München Blues
Geht doch – Thomas Wörtche freut sich über Bewegung im Kriminalroman
Ein bisschen Kafkas „Prozess“ weht einen schon bei Franz Doblers „Ein Schuss ins Blaue“ an, dem dritten Roman um den zum Privatdetektiv gewordenen Ex-Polizisten Fallner. Kafkas Josef K. wird ohne ersichtlichen Grund verhaftet, die Agentur von Fallners Bruder, für die der Ex-Cop arbeitet, bekommt einen Auftrag ohne sichtbaren Auftraggeber und ohne genaueres Operationsziel, bis auf den vagen Hinweis auf einen islamistischen Terroristen, der sich in München etabliert haben soll und aus dem Verkehr gezogen werden muss. Dafür allerdings sind zwei Millionen Euro ausgelobt. Fallner selbst wird von einem undurchsichtigen und anonymen Angebot überrascht, sich als Hitman ein Zubrot zu verdienen. Bietet Kafkas „Prozess“ schon die negative Blaupause für Kriminalromane (solche mit Ermittlungsthemen), dann ist „Der Schuss ins Blaue“ eine nochmals verdrehte Variante davon. Für literaturpolizeiliche Buchhalter, die einen „sauberen Plot“ (was immer das sein mag) verlangen, der pure Alptraum – und deswegen extrem erfreulich.
Aber natürlich gibt es einen sehr robusten und aktuellen Plot – der hat etwas mit der Polizei, dem Ku-Klux-Klan und somit mit dem NSU zu tun, mehr spoilern geht nicht -, aber den baut Dobler elegant in seine und Fallners vielfältigen Reflexionen über das Dasein ein, frei nach dem Motto des Romans von Danny Dziuk: „Der Geist ist aus der Flasche und der macht, was er will.“
Das Dasein aber ist popkulturell strukturiert – das geht geschmackssicher und kompetent von Albert Ayler und Miles Davis bis zu Dirty Harry und den Sopranos. Denn die Welt ist bei Dobler nicht einfach abbildbar, was wir sehen und bemerken, ist schon immer kulturell vermittelt. Es macht einen Heidenspaß, dieses Prinzip von Franz Dobler vorgeführt zu bekommen.

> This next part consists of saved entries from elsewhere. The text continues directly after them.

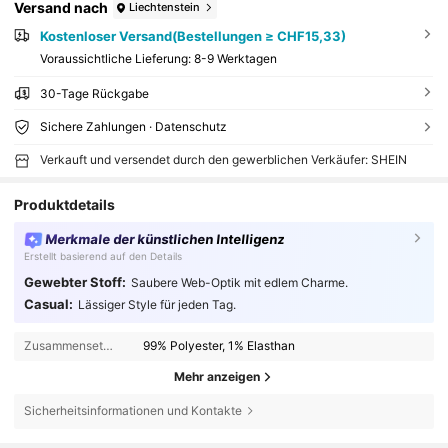
Versand nach
Liechtenstein
Kostenloser Versand(Bestellungen ≥ CHF15,33)
Voraussichtliche Lieferung:
8-9 Werktagen
30-Tage Rückgabe
Sichere Zahlungen · Datenschutz
Verkauft und versendet durch den gewerblichen Verkäufer: SHEIN
Produktdetails
Merkmale der künstlichen Intelligenz
Erstellt basierend auf den Details
Gewebter Stoff:
Saubere Web-Optik mit edlem Charme.
Casual:
Lässiger Style für jeden Tag.
Zusammensetzung:
99% Polyester, 1% Elasthan
Mehr anzeigen
Sicherheitsinformationen und Kontakte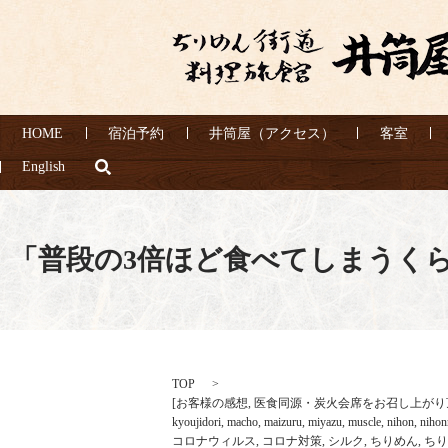
HOME
宿泊予約
井筒屋（アクセス）
客室
search
English
「普段の3倍ほど食べてしまうく
TOP
[
お客様の感想
,
医食同源・炭火会席をお召し上がり
kyoujidori
,
macho
,
maizuru
,
miyazu
,
muscle
,
nihon
,
nihon
コロナウィルス
,
コロナ対策
,
シルク
,
ちりめん
,
ちり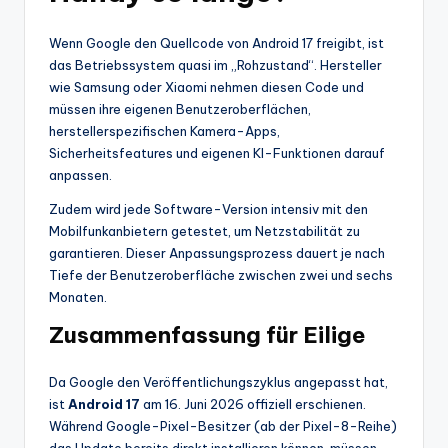
Wenn Google den Quellcode von Android 17 freigibt, ist
das Betriebssystem quasi im „Rohzustand“. Hersteller
wie Samsung oder Xiaomi nehmen diesen Code und
müssen ihre eigenen Benutzeroberflächen,
herstellerspezifischen Kamera-Apps,
Sicherheitsfeatures und eigenen KI-Funktionen darauf
anpassen.
Zudem wird jede Software-Version intensiv mit den
Mobilfunkanbietern getestet, um Netzstabilität zu
garantieren. Dieser Anpassungsprozess dauert je nach
Tiefe der Benutzeroberfläche zwischen zwei und sechs
Monaten.
Zusammenfassung für Eilige
Da Google den Veröffentlichungszyklus angepasst hat,
ist
Android 17
am 16. Juni 2026 offiziell erschienen.
Während Google-Pixel-Besitzer (ab der Pixel-8-Reihe)
das Update bereits direkt installieren können, müssen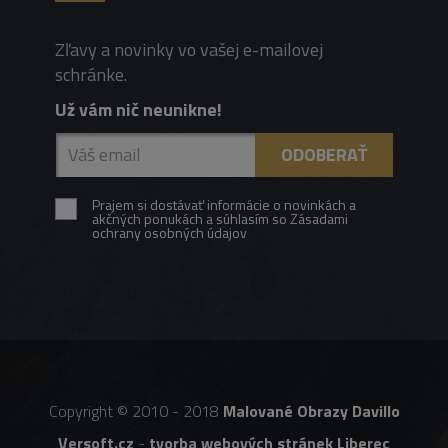
Zľavy a novinky vo vašej e-mailovej
schránke.
Už vám nič neunikne!
Prajem si dostávať informácie o novinkách a
akčných ponukách a súhlasím so Zásadami
ochrany osobných údajov
Copyright © 2010 - 2018
Malované Obrazy Davillo
Versoft.cz
-
tvorba webových stránek Liberec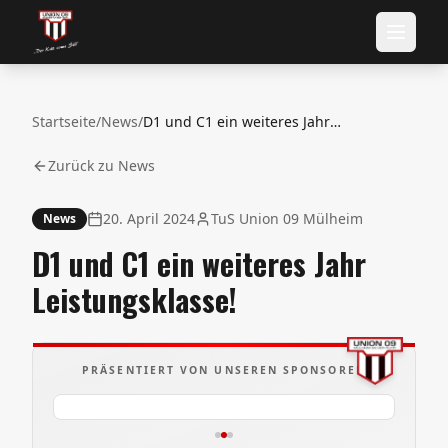
Startseite
/
News
/
D1 und C1 ein weiteres Jahr Leistungsklasse!
Zurück zu News
20. April 2024
TuS Union 09 Mülheim
News
D1 und C1 ein weiteres Jahr
Leistungsklasse!
PRÄSENTIERT VON UNSEREN SPONSOREN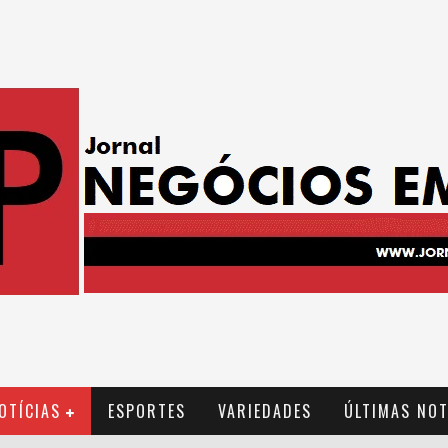
OTÍCIAS
ESPORTES
VARIEDADES
ÚLTIMAS NOT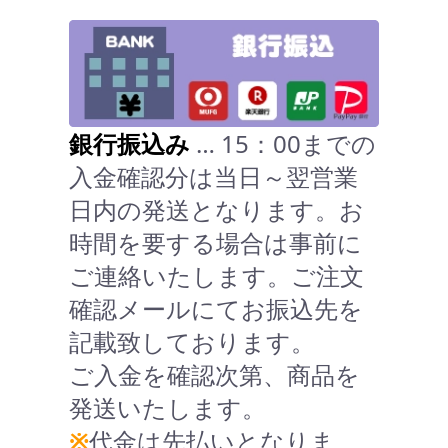
銀行振込み
… 15：00までの
入金確認分は当日～翌営業
日内の発送となります。お
時間を要する場合は事前に
ご連絡いたします。ご注文
確認メールにてお振込先を
記載致しております。
ご入金を確認次第、商品を
発送いたします。
※
代金は先払いとなりま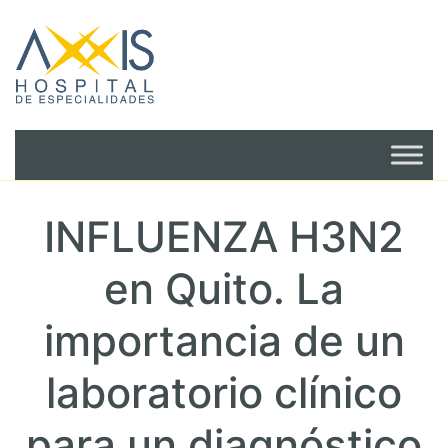
INFLUENZA H3N2
en Quito. La
importancia de un
laboratorio clínico
para un diagnóstico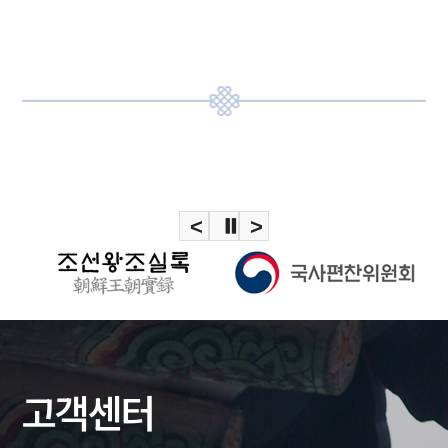
<
⏸
>
고객센터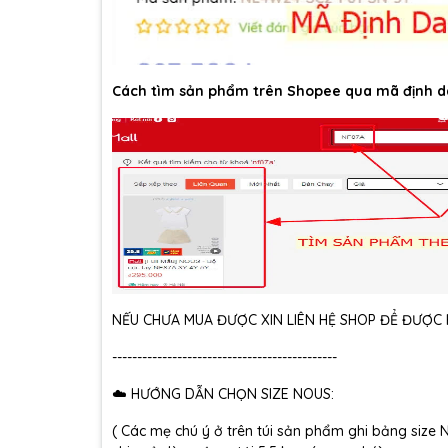
Cách tìm sản phẩm trên Shopee qua mã định d
NẾU CHƯA MUA ĐƯỢC XIN LIÊN HỆ SHOP ĐỂ ĐƯỢC H
---------------------------------------------
☁️ HƯỚNG DẪN CHỌN SIZE NOUS:
( Các mẹ chú ý ở trên túi sản phẩm ghi bảng size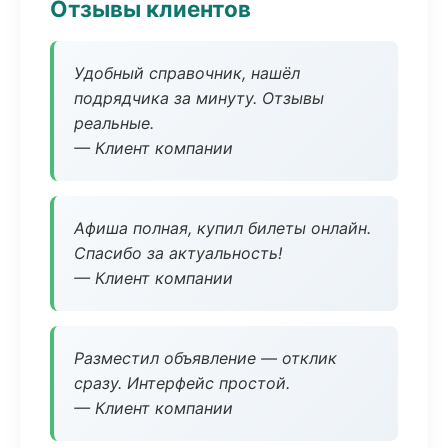
Отзывы клиентов
Удобный справочник, нашёл
подрядчика за минуту. Отзывы
реальные.
— Клиент компании
Афиша полная, купил билеты онлайн.
Спасибо за актуальность!
— Клиент компании
Разместил объявление — отклик
сразу. Интерфейс простой.
— Клиент компании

Und dann ist da auch noch München. Das München, das ehemals leuchtete und jetzt in den Mühlen des Neoliberalismus zu verschwinden droht, wenn da nicht ein paar hartnäckige, manchmal charmant-obskure und kratzbürstige Widerstandsnester blieben. Das München, dessen Chronist neben Friedrich Ani eben Franz Dobler ist. München Blues.
An diesen Stellen ist „Der Schuss ins Blaue“ aber auch samtpfötig knallhart: Gentrifizierung, Exklusion des und der „Anderen“, Verschiebung des politischen Klimas nach rechts, das sind Subtexte, die ganz selbstverständlich mitlaufen.
„Der Kriminalroman“ ist für Dobler ein sehr flexibles literarisches Konzept, das keine Probleme mit lyrikartigen Einschüben oder nicht-narrativen Passagen hat, so etwa einem genialen, wenn auch jederzeit zu ergänzenden und unbedingt zu unterschreibenden Alphabet der „Ängste“ (und Neurosen) von ABC-Schütze bis Ziegenpeter.
Geht nicht, im „Krimi“? Geht natürlich, wenn nicht auch nicht im Standard-Krimi, aber in den Kriminalromanen von Franz Dobler. Das Genre bewegt sich doch.
10/2019 Thomas Wörtche
- Franz Dobler: Ein Schuss ins Blaue. Tropen, Klett/Cotta, Stuttgart 2019. 283 Seiten, 20 Euro.